O designer formado pela Faculdade de Arquitetura da Universidade de Lisboa colocou a alfaiataria na passerelle no Concurso Europeu de Jovens Designers do CENIT, onde representou Portugal, mas deu-lhe um twist diferente, conjugando o universo mais tradicional do vestuário feito à medida com a contemporaneidade do mundo atual.

Nuno Braz Oliveira

Entwine, como batizou a coleção que apresentou no concurso organizado pelo CENIT, combina os conceitos do universo “queer” [o termo que agrupa todos os que não se identificam com a identidade heterossexual e cisgénero] com o militar. «Esta coleção é, de certa forma, uma exploração, no sentido em que foi um processo educativo para mim próprio, um desenvolvimento de uma procura que já tenho, especificamente em alfaiataria, de produção de roupa de homem bem feita. Foi também uma forma de explorar dois mundos um bocadinho diferentes: o colorido queer e, ao mesmo tempo, uma indumentária militar muito mais rígida. Gosto de contrastes», afirma ao Jornal Têxtil.
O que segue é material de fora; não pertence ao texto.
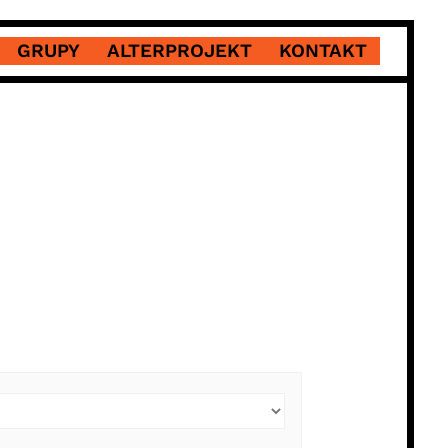
GRUPY
ALTERPROJEKT
KONTAKT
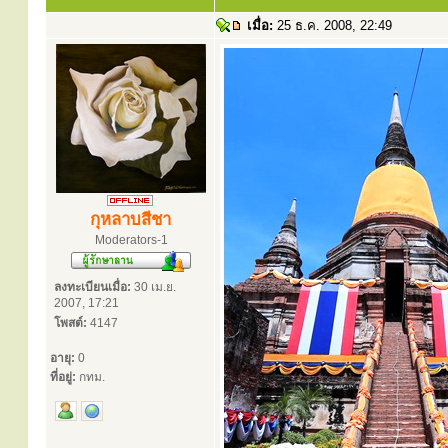
เมื่อ:
25 ธ.ค. 2008, 22:49
กุหลาบสีชา
Moderators-1
ลงทะเบียนเมื่อ:
30 เม.ย.
2007, 17:21
โพสต์:
4147
อายุ:
0
ที่อยู่:
กทม.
O designer desenvolveu especificamente para esta coleção passamanarias. «Foi um ponto de partida importante na coleção. Comecei mesmo por contactar a Fundação Ricardo Espírito Santo, que está sediada em Lisboa. Eles fazem muito trabalho de preservação de uma série de práticas artesanais e uma delas é a produção de passamanarias. A partir daí desenvolvi uma maneira de fazer os galões, porque não queria simplesmente que fossem comprados, queria algo mais especial. Tentei fazer desenhos que, de certa forma, faziam sentido para mim, simplesmente nas minhas explorações», explica Nuno Braz Oliveira.

Em busca de experiência

Esta área da alfaiataria é, de resto, um segmento que atrai o jovem designer, sendo algo que gostaria de trabalhar no futuro próximo. «Concluindo o mestrado, uma das coisas que queria muito era estagiar e trabalhar mais em alfaiataria», quer num ambiente mais industrial, como a Diniz & Cruz, que detém a marca Do Homem, quer num ambiente mais artesanal, como no atelier do alfaiate Ayres Gonçalo.

Atualmente, no entanto, Nuno Braz Oliveira, que tem já experiência internacional, tendo estudado e trabalhado em Londres, está mais envolvido no mundo do figurinismo, desenvolvendo guarda-roupas para teatro. «Mas idealmente gostava muito de entrar na roupa de homem de uma maneira muito séria. Acho que existe uma procura maior do que a oferta de roupa de homem de grande qualidade com uma faceta de design um bocadinho menos convencional», aponta o jovem designer. «Em comparação com o que eu faço em figurinos de teatro ou outras formas de arte têxtil, a moda é muito mais humana e real. Fundamentalmente estamos a fazer roupa para seres humanos que se vão apropriar dessas peças e essa transação cultural, de certa forma, é muito importante para mim, é uma coisa que gosto muito na moda», conclui.